A “parch”-ment of history

In the late 2000s, the land where the old Art Barn had just been knocked down was being cleared. The buzz of construction workers and facility staff members sounded in the clearing right next to Old Main as the foundation was being prepared for a brand new building: Regents Hall of Natural and Mathematical Sciences.
It was then that a curious brown and black object was found embedded in the dirt. It was light, had no clear markings, and looked quite discolored. One might have assumed that it was just a fallen piece of tree trunk that had somehow managed to burrow itself underneath the Art Barn. However, a wooden structure once stood where the old Art Barn had been and where Regents Hall was now being constructed. It turned out that the object found embedded in the dirt was actually a charred piece of that building: Hoyme Chapel.
What is the story of Hoyme Chapel, and how did a small piece of it end up in the St. Olaf College Archives more than 80 years after it last stood?

Construction on Hoyme Memorial Chapel was completed in 1906. The namesake of the chapel was Rev. Gjermund Hoyme, who was the first president of the United Norwegian Lutheran Church and a rival of St. Olaf’s first president, Thorbjorn N. Mohn.
Hoyme Chapel was intended to be the center of spiritual life on campus. One of its most distinct features was a stained glass window, donated by the alumni association in honor of Professor Halvor Ytterboe, a faculty member who taught economics, physiology, commercial law, geography, didactics, English grammar, and civil government. He had passed away in 1904 after 24 years of service to the college.
On the stained glass window, the city of Bethlehem was portrayed with a star shining above it. The biblical verse “Remember now thy Creator in the days of thy youth” was inscribed underneath it. There were two levels in the chapel, which allowed the audience to have multiple viewpoints of the altar. The chapel was used for music recitals, college gatherings, daily chapel, and Sunday services. Evelyn Ytterboe Tetlie, the daughter of Halvor, said “Hoyme Chapel was not a beautiful building, but it met the needs of the college.”

That is why it was thoroughly devastating to the campus community when word began ringing out on September 22, 1923, that the chapel was on fire. The fall semester was in full swing on that day, and nobody was present in the chapel when the fire started near lunchtime. The alarm was sounded when two faculty members exited Old Main and noticed the evidence of trouble rising up above the chapel.
Students and faculty rushed from their lunchtime meals and meetings to save objects in the chapel, and stood by with buckets of water to protect Steensland and Old Main. Evelyn Ytterboe marveled at six students carrying a grand piano out of the burning chapel.
Unfortunately, due to the lack of a fire hydrant or water system that the firefighters could tap into, the fire could not be contained.

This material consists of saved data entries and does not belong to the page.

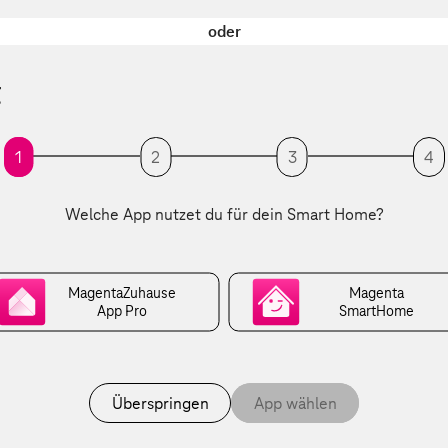
oder
t
1
2
3
4
Welche App nutzet du für dein Smart Home?
MagentaZuhause
Magenta
App Pro
SmartHome
Überspringen
App wählen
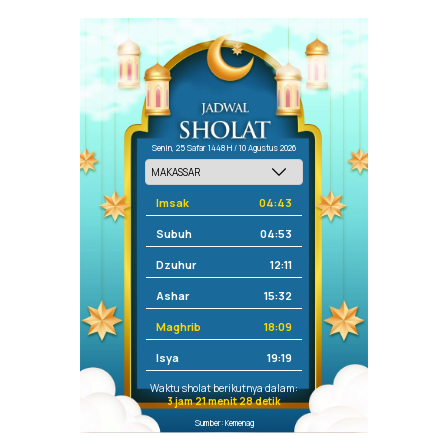
Senin, 25 Safar 1448 H / 10 Agustus 2026
Imsak
04:43
Subuh
04:53
Dzuhur
12:11
Ashar
15:32
Maghrib
18:09
Isya
19:19
Waktu sholat berikutnya dalam:
3 jam 21 menit 28 detik
Sumber: Kemenag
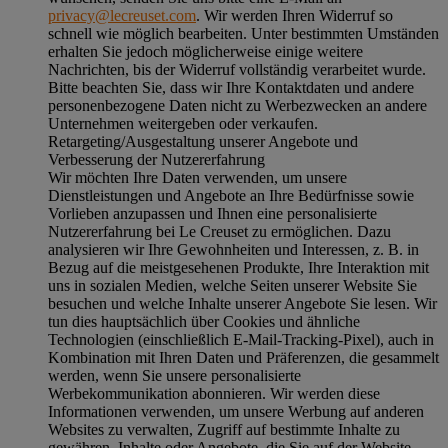
privacy@lecreuset.com
. Wir werden Ihren Widerruf so
schnell wie möglich bearbeiten. Unter bestimmten Umständen
erhalten Sie jedoch möglicherweise einige weitere
Nachrichten, bis der Widerruf vollständig verarbeitet wurde.
Bitte beachten Sie, dass wir Ihre Kontaktdaten und andere
personenbezogene Daten nicht zu Werbezwecken an andere
Unternehmen weitergeben oder verkaufen.
Retargeting/Ausgestaltung unserer Angebote und
Verbesserung der Nutzererfahrung
Wir möchten Ihre Daten verwenden, um unsere
Dienstleistungen und Angebote an Ihre Bedürfnisse sowie
Vorlieben anzupassen und Ihnen eine personalisierte
Nutzererfahrung bei Le Creuset zu ermöglichen. Dazu
analysieren wir Ihre Gewohnheiten und Interessen, z. B. in
Bezug auf die meistgesehenen Produkte, Ihre Interaktion mit
uns in sozialen Medien, welche Seiten unserer Website Sie
besuchen und welche Inhalte unserer Angebote Sie lesen. Wir
tun dies hauptsächlich über Cookies und ähnliche
Technologien (einschließlich E-Mail-Tracking-Pixel), auch in
Kombination mit Ihren Daten und Präferenzen, die gesammelt
werden, wenn Sie unsere personalisierte
Werbekommunikation abonnieren. Wir werden diese
Informationen verwenden, um unsere Werbung auf anderen
Websites zu verwalten, Zugriff auf bestimmte Inhalte zu
gewähren, Inhalte oder Angebote, die Sie auf der Website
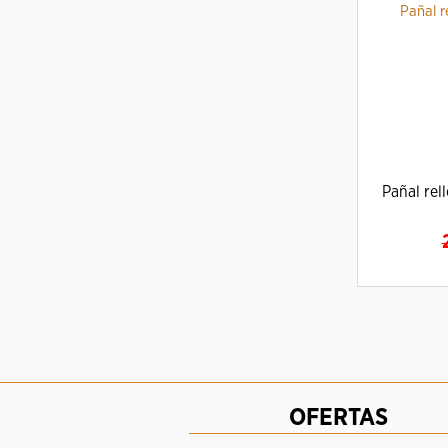
Pañal rel
A
OFERTAS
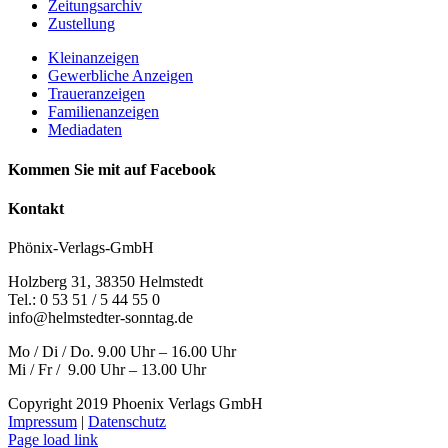
Zeitungsarchiv
Zustellung
Kleinanzeigen
Gewerbliche Anzeigen
Traueranzeigen
Familienanzeigen
Mediadaten
Kommen Sie mit auf Facebook
Kontakt
Phönix-Verlags-GmbH
Holzberg 31, 38350 Helmstedt
Tel.: 0 53 51 / 5 44 55 0
info@helmstedter-sonntag.de
Mo / Di / Do. 9.00 Uhr – 16.00 Uhr
Mi / Fr / 9.00 Uhr – 13.00 Uhr
Copyright 2019 Phoenix Verlags GmbH
Impressum
|
Datenschutz
Page load link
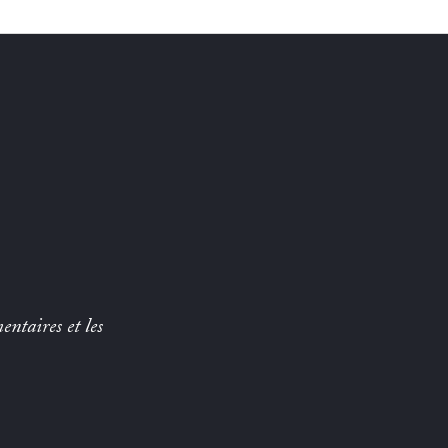
entaires et les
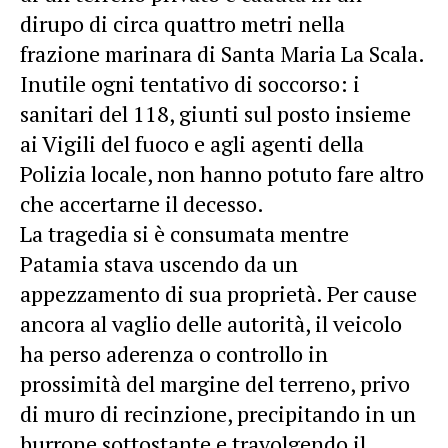
dirupo di circa quattro metri nella
frazione marinara di Santa Maria La Scala.
Inutile ogni tentativo di soccorso: i
sanitari del 118, giunti sul posto insieme
ai Vigili del fuoco e agli agenti della
Polizia locale, non hanno potuto fare altro
che accertarne il decesso.
La tragedia si è consumata mentre
Patamia stava uscendo da un
appezzamento di sua proprietà. Per cause
ancora al vaglio delle autorità, il veicolo
ha perso aderenza o controllo in
prossimità del margine del terreno, privo
di muro di recinzione, precipitando in un
burrone sottostante e travolgendo il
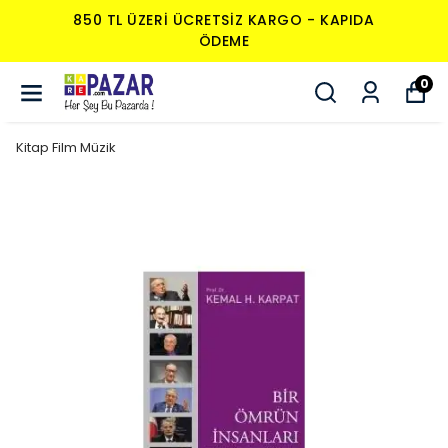
850 TL ÜZERI ÜCRETSIZ KARGO - KAPIDA
ÖDEME
0
Kitap Film Müzik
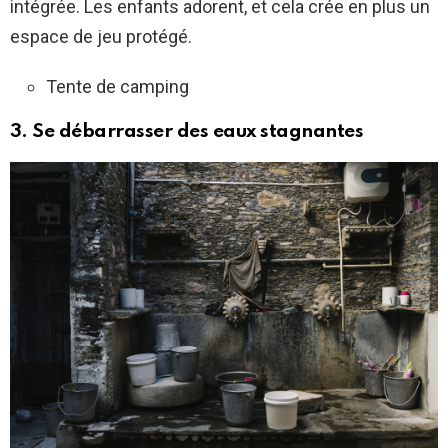
intégrée. Les enfants adorent, et cela crée en plus un
espace de jeu protégé.
Tente de camping
3. Se débarrasser des eaux stagnantes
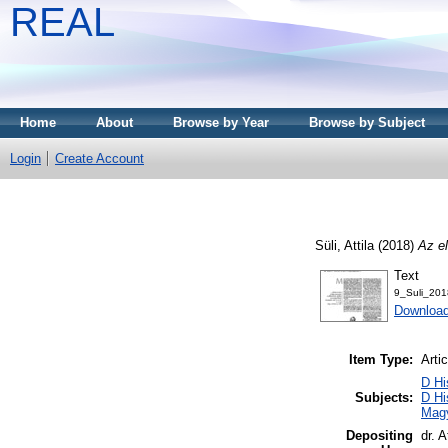
REAL
Home
About
Browse by Year
Browse by Subject
Login
Create Account
Süli, Attila
(2018)
Az el
Text
9_Suli_201
Downloa
Item Type:
Artic
D Hi
Subjects:
D Hi
Mag
Depositing
dr. A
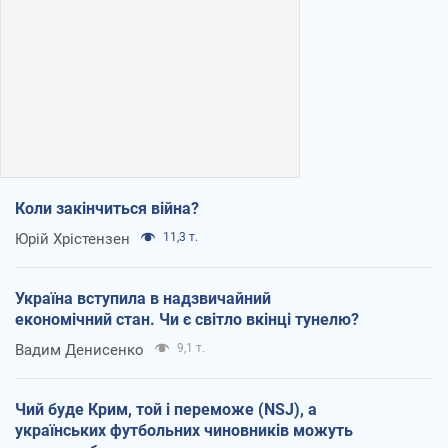
Коли закінчиться війна?
Юрій Хрістензен
11,3 т.
Україна вступила в надзвичайний
економічний стан. Чи є світло вкінці тунелю?
Вадим Денисенко
9,1 т.
Чий буде Крим, той і переможе (NSJ), а
українських футбольних чиновників можуть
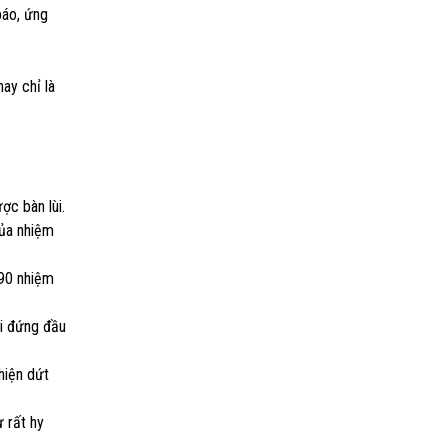
báo, ứng
ay chỉ là
ợc bàn lùi.
của nhiệm
 90 nhiệm
ời đứng đầu
hiện dứt
 rất hy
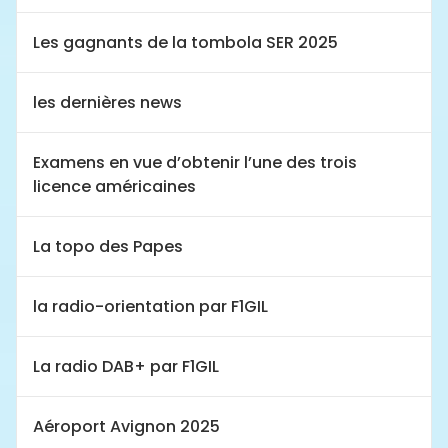
Les gagnants de la tombola SER 2025
les dernières news
Examens en vue d’obtenir l’une des trois
licence américaines
La topo des Papes
la radio-orientation par F1GIL
La radio DAB+ par F1GIL
Aéroport Avignon 2025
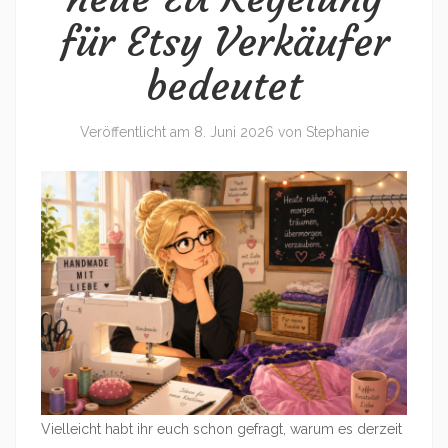
für Etsy Verkäufer
bedeutet
Veröffentlicht am
8. Juni 2026
von
Stephanie
Vielleicht habt ihr euch schon gefragt, warum es derzeit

Hoyme Chapel slowly disappeared into the smoke of the past.
The cause of the fire was never officially confirmed.

A century later, there are thankfully all sorts of fire-retardants and preventive methods present in every building on campus, from Old Main to New Hall.
When the chapel burned down, the stained glass was lost to the flames. With no other chapel on campus at the time, it seemed as if there would be no way to have it replaced. Elise A. Kittelsby Ytterboe, Halvor’s wife, sought to have the donation honored in some manner. In her will, she asked her daughter Evelyn to replace the stained glass one day. Unfortunately, Elise passed a decade before she could see her wish fulfilled.
Construction on Boe Memorial Chapel was completed in 1954. In one of the central stained glass windows, one can see a replica of the original Hoyme Chapel ‘Bethlehem’ stained glass piece.

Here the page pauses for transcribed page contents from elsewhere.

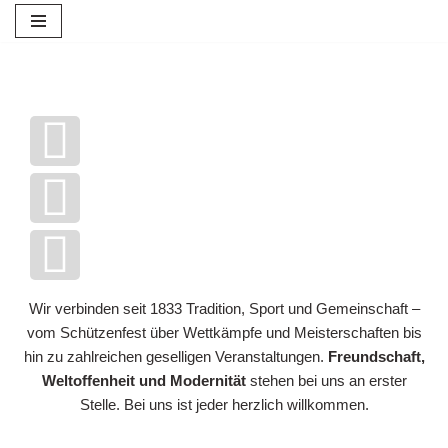
Zum
Inhalt
springen
Wir verbinden seit 1833 Tradition, Sport und Gemeinschaft –
vom Schützenfest über Wettkämpfe und Meisterschaften bis
hin zu zahlreichen geselligen Veranstaltungen.
Freundschaft,
Weltoffenheit und Modernität
stehen bei uns an erster
Stelle. Bei uns ist jeder herzlich willkommen.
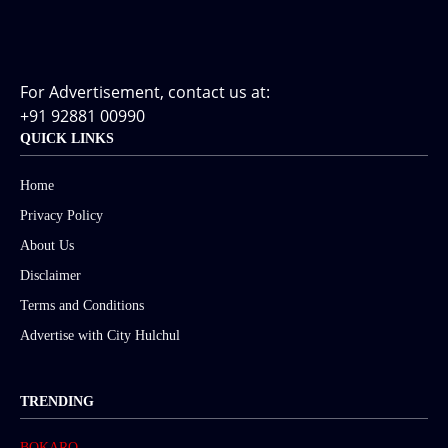
For Advertisement, contact us at:
+91 92881 00990
QUICK LINKS
Home
Privacy Policy
About Us
Disclaimer
Terms and Conditions
Advertise with City Hulchul
TRENDING
BOKARO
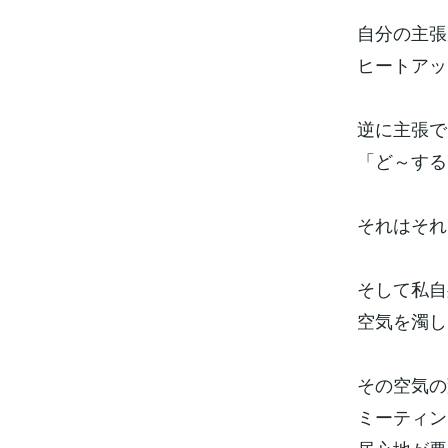
自分の主張
ヒートアッ
逆に主張で
「ど～する
それはそれ
そして私自
空気を濁し
その空気の
ミーティン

A stone from Hoyme Chapel is embedded in an exterior wall of Boe Memorial Chapel, at the base of the bell tower. In 1932, the Art Barn was erected a few meters from where Hoyme Chapel had stood. Before Boe was built, the current Theater Building (at that time the gymnasium) hosted all college activities that had previously taken place in Hoyme.
And so all indications of Hoyme Chapel’s presence on campus was buried — until the 21st century, when a little segment of burned wood was unearthed.
When that piece of Hoyme Chapel was found, College Archives immediately moved it into their care. It now sits enclosed in transparent archival plastic, a remainder in the fraction of physical college history.